== Segment start ==
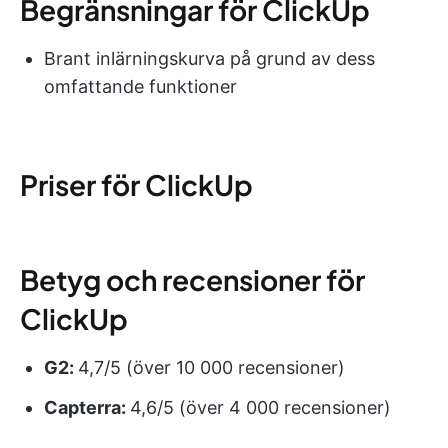
Begränsningar för ClickUp
Brant inlärningskurva på grund av dess
omfattande funktioner
Priser för ClickUp
Betyg och recensioner för
ClickUp
G2:
4,7/5 (över 10 000 recensioner)
Capterra:
4,6/5 (över 4 000 recensioner)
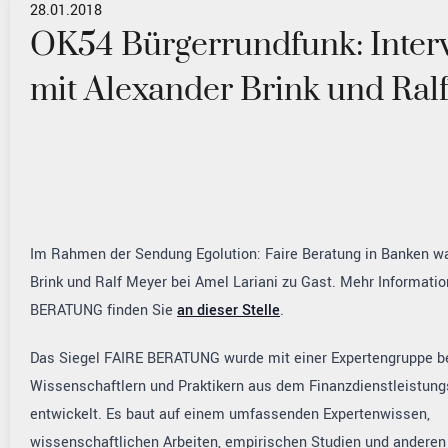
28.01.2018
OK54 Bürgerrundfunk: Inter
mit Alexander Brink und Ral
Im Rahmen der Sendung Egolution: Faire Beratung in Banken w
Brink und Ralf Meyer bei Amel Lariani zu Gast. Mehr Informati
BERATUNG finden Sie
an dieser Stelle
.
Das Siegel FAIRE BERATUNG wurde mit einer Expertengruppe b
Wissenschaftlern und Praktikern aus dem Finanzdienstleistun
entwickelt. Es baut auf einem umfassenden Expertenwissen,
wissenschaftlichen Arbeiten, empirischen Studien und anderen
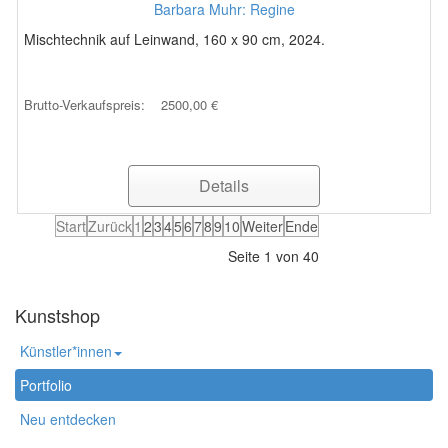
Barbara Muhr: Regine
Mischtechnik auf Leinwand, 160 x 90 cm, 2024.
Brutto-Verkaufspreis:
2500,00 €
Details
Start
Zurück
1
2
3
4
5
6
7
8
9
10
Weiter
Ende
Seite 1 von 40
Kunstshop
Künstler*innen
Portfolio
Neu entdecken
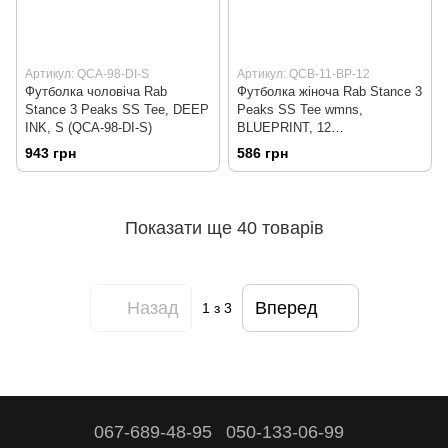
Артикул: QCA-98-DI-S
Артикул: QCB-11-BP-12
Футболка чоловіча Rab
Футболка жіноча Rab Stance 3
Stance 3 Peaks SS Tee, DEEP
Peaks SS Tee wmns,
INK, S (QCA-98-DI-S)
BLUEPRINT, 12
(821468876699)
943 грн
586 грн
Показати ще 40 товарів
Назад
Вперед
1
з 3
067-689-48-95
050-133-06-99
== Segment end ==
**ABOUT THIS TASK**. Every line above in which the word "Peaks" occurs needs to be copied.

**RESPONSE AREA**.
Stance 3 Peaks SS Tee, DEEP
Peaks SS Tee wmns,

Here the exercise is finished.